CPANDB 0.05 - A bunch of new tricks, and pretty graphs!

Alias on 2009-07-30T15:15:30

The experimental Top 100 website has been working well for the last month, tracking modules and failures in them.

I have, however, had to exclude the CPAN Testers reports of DCOLLINS. In his rush to WTFPWN the top contributors list on CPAN Testers, a number of fairly nasty runs of false FAIL and UNKNOWNs were generated, enough that it was distorting the league table.

However, whatever these were can be fixed, or someone can create a mechanism for tracking which report ids are considered bad, so these can be removed from my stats after the fact.

But now, onwards.

The thing that's been bothering me is that these numbers just feel wrong, or at least naive. It's one thing to say that something depends on 100 modules, but when 30 of these are the twisted internal dependencies of the toolchain, it doesn't necessarily convey the amount of meaning that it should.

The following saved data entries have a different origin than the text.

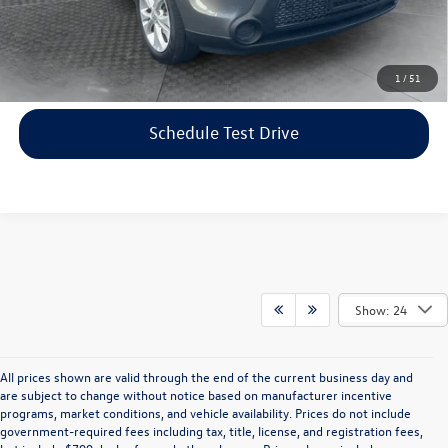
Price includes dealer-installed accessories - no add-ons or
surprises!
Click To Call
1
/
51
Schedule Test Drive
Show: 24
All prices shown are valid through the end of the current business day and
are subject to change without notice based on manufacturer incentive
programs, market conditions, and vehicle availability. Prices do not include
government-required fees including tax, title, license, and registration fees,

So I've been working on a second-generation graph for CPANDB 0.05, and it has just been uploaded for your consuming pleasure.

Firstly, the new graph merges in a LOT more metadata about distribution, which should allow me to make new and interesting Top 100 lists.

CREATE TABLE distribution ( distribution TEXT NOT NULL PRIMARY KEY, version TEXT NULL, author TEXT NOT NULL, meta INTEGER NOT NULL, license TEXT NULL, release TEXT NOT NULL, uploaded TEXT NOT NULL, pass INTEGER NOT NULL, fail INTEGER NOT NULL, unknown INTEGER NOT NULL, na INTEGER NOT NULL, rating TEXT NULL, ratings INTEGER NOT NULL, weight INTEGER NOT NULL, volatility INTEGER NOT NULL, FOREIGN KEY ( author ) REFERENCES author ( author ) )

You can see a "meta" column, which is a true/false flag for whether or not the distribution has a META.yml file, and a license key for the declared license, which matches the value used to create the "License: " distribution header on search.cpan.org.

The new "rating" and "ratings" columns represent a merge of the CPAN Ratings data. Both the average score, and the number of ratings.

What is more interesting, however, are the dependency tables.

CREATE TABLE requires ( distribution TEXT NOT NULL, module TEXT NOT NULL, version TEXT NULL, phase TEXT NOT NULL, PRIMARY KEY ( distribution, module, phase ), FOREIGN KEY ( distribution ) REFERENCES distribution ( distribution ), FOREIGN KEY ( module ) REFERENCES module ( module ) )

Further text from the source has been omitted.